Hugo and I went exploring our new neighbourhood. He went swimming in Stanley Bay which connects the the South China Sea. He braved the treacherous seas and went swimming all the way out to the marker buoy. Then, buoyed by his success, he swam out to the pontoon where he talked to the locals.
I don't need a car. The buses leave every 10 minutes and cost about two dollars AU for a trip into the city. The trains are long and leave so often that there is no timetable. There will be a train within the next five minutes regardless of what line or the time of day.
This is what it is like catching a train -
Hong Kong never stops - I mentioned that it was like the showbag pavilion at the Ekka - it is like that all the time. Shop keepers don't seem to understand that they scare westerners away - they come out of their shops if I show the slightest bit of interest in their wares. They will speak very fast and demonstrate everything. Haggling is nonsense - I don't do it and others have found that it does not work for them either. The shop keepers simply say "fixed price". There is a false rumor that people can bargain and start haggling at about half the advertised price - it doesn't work. I have found that the local shopkeepers will give me 15% off just for speaking the language. The guy at the computer shop gave me a wireless keyboard for free.

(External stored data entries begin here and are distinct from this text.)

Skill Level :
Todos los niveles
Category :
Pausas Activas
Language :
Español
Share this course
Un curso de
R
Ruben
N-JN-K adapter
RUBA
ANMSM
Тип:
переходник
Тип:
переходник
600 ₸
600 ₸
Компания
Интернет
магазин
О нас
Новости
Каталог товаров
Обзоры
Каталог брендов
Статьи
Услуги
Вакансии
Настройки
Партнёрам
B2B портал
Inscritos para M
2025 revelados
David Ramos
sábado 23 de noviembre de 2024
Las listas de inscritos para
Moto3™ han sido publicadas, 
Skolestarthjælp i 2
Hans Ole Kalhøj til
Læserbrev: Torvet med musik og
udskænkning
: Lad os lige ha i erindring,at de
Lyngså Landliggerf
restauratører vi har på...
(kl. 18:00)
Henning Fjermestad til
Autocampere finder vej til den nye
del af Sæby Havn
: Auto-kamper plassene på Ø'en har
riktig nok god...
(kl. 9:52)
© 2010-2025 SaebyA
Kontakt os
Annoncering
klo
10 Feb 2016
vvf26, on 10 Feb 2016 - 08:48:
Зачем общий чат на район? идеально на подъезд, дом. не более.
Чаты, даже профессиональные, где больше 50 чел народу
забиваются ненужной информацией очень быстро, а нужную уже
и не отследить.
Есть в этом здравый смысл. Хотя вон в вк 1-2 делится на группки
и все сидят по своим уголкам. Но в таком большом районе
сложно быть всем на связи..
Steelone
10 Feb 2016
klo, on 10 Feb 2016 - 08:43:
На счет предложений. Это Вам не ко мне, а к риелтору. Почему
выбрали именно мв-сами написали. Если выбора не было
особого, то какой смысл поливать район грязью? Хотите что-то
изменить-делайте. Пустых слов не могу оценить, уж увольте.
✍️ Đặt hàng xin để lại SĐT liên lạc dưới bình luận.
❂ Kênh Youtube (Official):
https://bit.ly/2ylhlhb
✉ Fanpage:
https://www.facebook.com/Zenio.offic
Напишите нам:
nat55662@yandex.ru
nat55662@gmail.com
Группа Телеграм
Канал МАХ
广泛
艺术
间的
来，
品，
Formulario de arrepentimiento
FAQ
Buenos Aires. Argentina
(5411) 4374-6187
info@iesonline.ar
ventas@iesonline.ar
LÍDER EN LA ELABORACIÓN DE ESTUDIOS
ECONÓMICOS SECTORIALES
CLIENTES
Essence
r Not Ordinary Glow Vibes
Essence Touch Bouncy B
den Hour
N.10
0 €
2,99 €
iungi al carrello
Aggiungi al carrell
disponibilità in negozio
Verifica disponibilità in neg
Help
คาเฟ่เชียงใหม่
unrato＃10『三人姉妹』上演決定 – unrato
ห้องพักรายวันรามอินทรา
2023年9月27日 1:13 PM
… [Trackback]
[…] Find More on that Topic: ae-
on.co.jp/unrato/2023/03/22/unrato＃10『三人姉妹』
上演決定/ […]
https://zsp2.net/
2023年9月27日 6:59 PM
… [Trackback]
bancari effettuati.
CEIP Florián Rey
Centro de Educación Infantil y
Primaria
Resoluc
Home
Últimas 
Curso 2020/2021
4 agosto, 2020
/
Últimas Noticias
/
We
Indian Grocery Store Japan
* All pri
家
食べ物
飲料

The kids are getting used to school, everyday Rachel Ruby has a story on how she has had to explain an Australian word to her American friends. "A popper? Whats a popper?" Australians hear a new strange phrase from our allies in the coalition in the war against terror and we generally think about for a few seconds and then incorporate the new phrase into our language. Australians instinctively know how to "up-size" an order and how to "increase our bandwidth" when having a conversation with an American.
Hugo is learning to speak Mandarin and can introduce himself. We tend to practice our language skills on the doorman. He is a friendly bloke, but he is realising that I can't understand what he saying. The conversations are getting shorter. Speaking the language has not been a real problem because the good people of Hong Kong speak English better than I can speak Cantonese. The kids say that I should be a Chinese comedian because when I speak to the locals they start laughing.

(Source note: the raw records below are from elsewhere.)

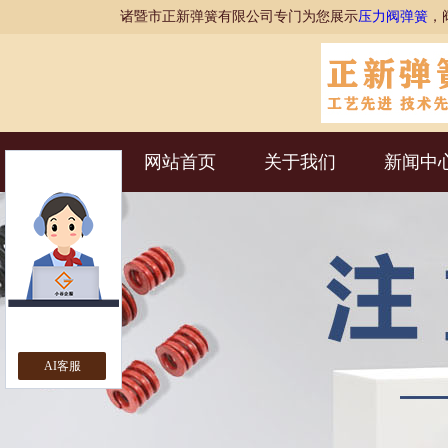
诸暨市正新弹簧有限公司专门为您展示
压力阀弹簧
，
网站首页
关于我们
新闻中
AI客服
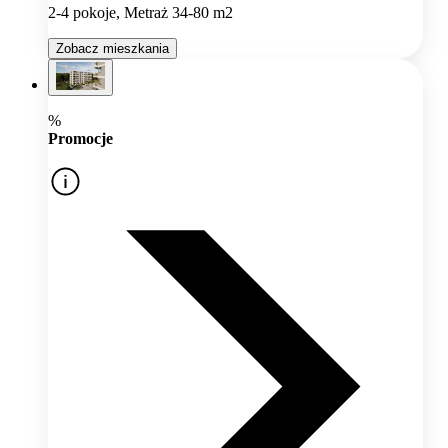
2-4 pokoje, Metraż 34-80 m2
Zobacz mieszkania
%
Promocje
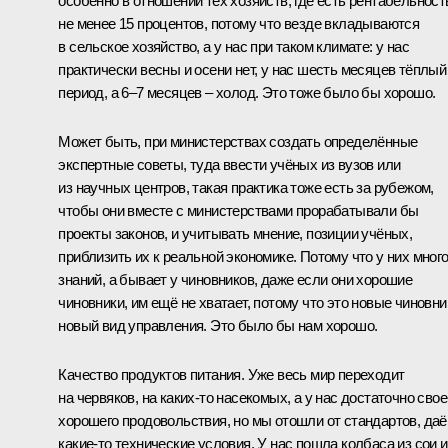
особенно в отношении тех хозяйств, где есть рентабельност
не менее 15 процентов, потому что везде вкладываются
в сельское хозяйство, а у нас при таком климате: у нас
практически весны и осени нет, у нас шесть месяцев тёплый
период, а 6–7 месяцев – холод. Это тоже было бы хорошо.
Может быть, при министерствах создать определённые
экспертные советы, туда ввести учёных из вузов или
из научных центров, такая практика тоже есть за рубежом,
чтобы они вместе с министерствами прорабатывали бы
проекты законов, и учитывать мнение, позиции учёных,
приблизить их к реальной экономике. Потому что у них мног
знаний, а бывает у чиновников, даже если они хорошие
чиновники, им ещё не хватает, потому что это новые чиновни
новый вид управления. Это было бы нам хорошо.
Качество продуктов питания. Уже весь мир переходит
на червяков, на каких‑то насекомых, а у нас достаточно свое
хорошего продовольствия, но мы отошли от стандартов, да
какие‑то технические условия. У нас пошла колбаса из сои 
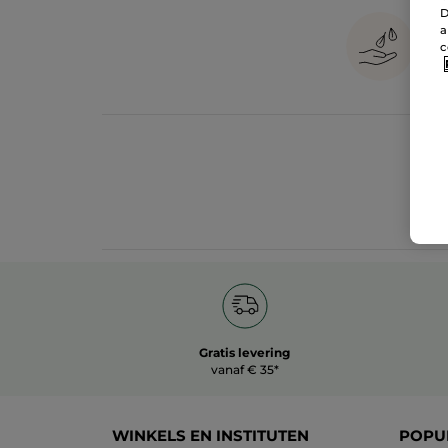
D
a
c
Gratis levering
vanaf € 35*
WINKELS EN INSTITUTEN
POPU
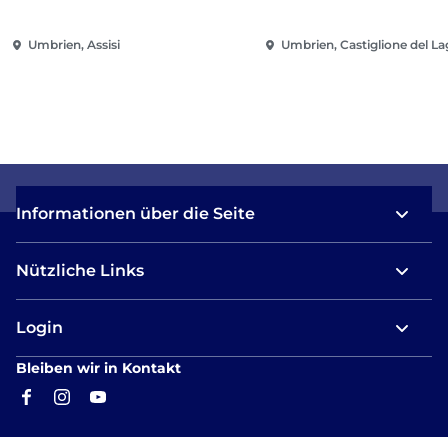
Umbrien, Assisi
Umbrien, Castiglione del L
Informationen über die Seite
Nützliche Links
Login
Bleiben wir in Kontakt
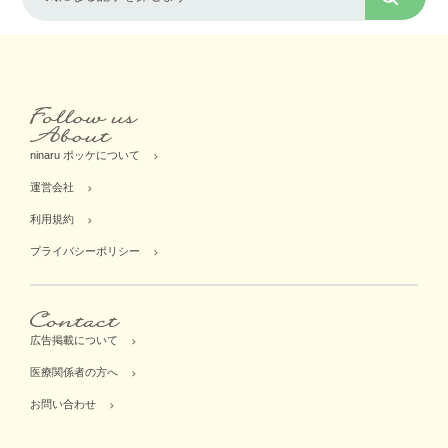
ninaru ポッケについて
運営会社
利用規約
プライバシーポリシー
広告掲載について
医療関係者の方へ
お問い合わせ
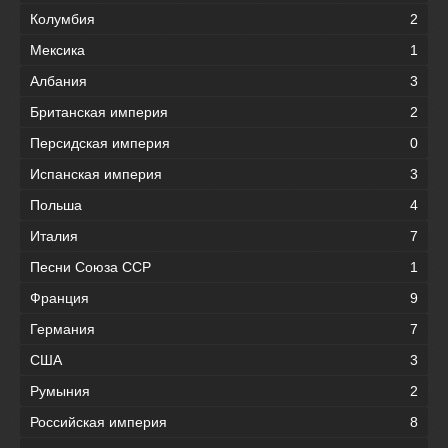
Колумбия
2
Мексика
1
Албания
3
Британская империя
2
Персидская империя
0
Испанская империя
3
Польша
4
Италия
7
Песни Союза ССР
1
Франция
9
Германия
7
США
3
Румыния
2
Российская империя
8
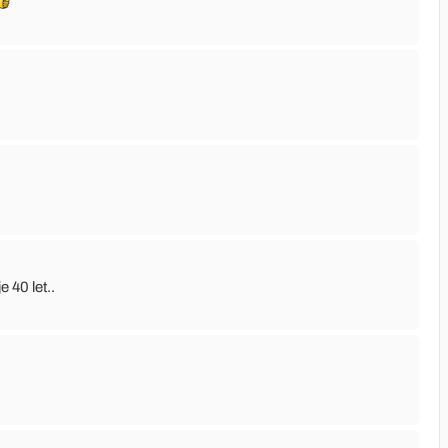
 40 let..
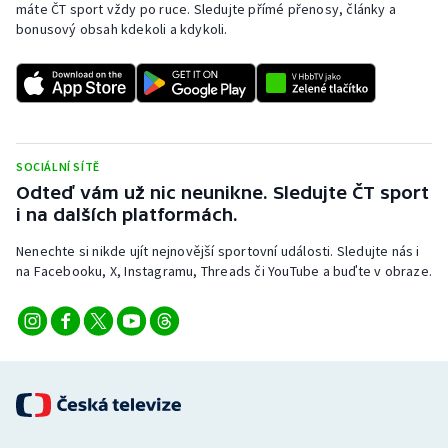
máte ČT sport vždy po ruce. Sledujte přímé přenosy, články a
Stolní tenis
bonusový obsah kdekoli a kdykoli.
Triatlon
Veslování
Vodní slalom
SOCIÁLNÍ SÍTĚ
Odteď vám už nic neunikne. Sledujte ČT sport
Volejbal
i na dalších platformách.
Nenechte si nikde ujít nejnovější sportovní události. Sledujte nás i
Ostatní
na Facebooku, X, Instagramu, Threads či YouTube a buďte v obraze.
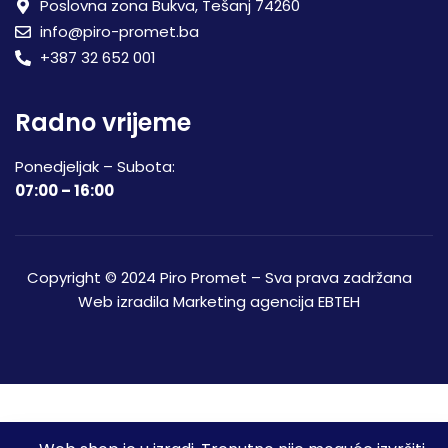
Poslovna zona Bukva, Tešanj 74260
info@piro-promet.ba
+387 32 652 001
Radno vrijeme
Ponedjeljak – Subota:
07:00 – 16:00
Copyright © 2024 Piro Promet – Sva prava zadržana
Web izradila
Marketing agencija EBTEH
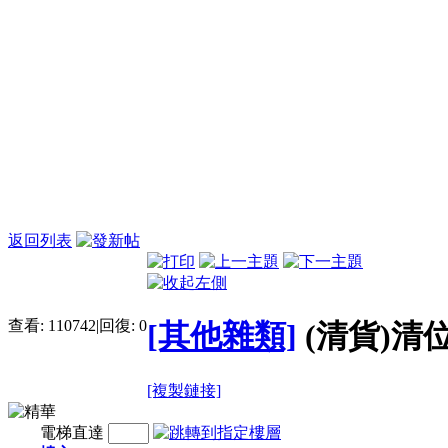
返回列表
查看:
110742
|
回復:
0
[其他雜類]
(清貨)清
[複製鏈接]
電梯直達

The weather is like Cairns or Rockhampton.
Taxis drive like they are coming second at Mount Panorama.
Things that are different:
Every night in Hong Kong is bin night.
The cyclones are called hurricanes - but they look the same.
The city smells like fried batter.
There are always crowds of people in the city. Day or night.
High rise buildings have the same dimensions as a credit card.
Traffic, as congested as it is, travels at forty kilometers an hour, I am getting used to it and now 45 km/h seems fast.
There are trams, double decker trams.
A bill or a letter is always printed on both sides - in English and Cantonese.
The shops are full - there is a great hardware shop in Stanley that is like a blokes shed. There is almost enough room to turn around.
The shopping trolleys are small - which is just as well because I have to carry it all home. They do deliver, but I am too polite to ask them to carry my shopping to the end of the street.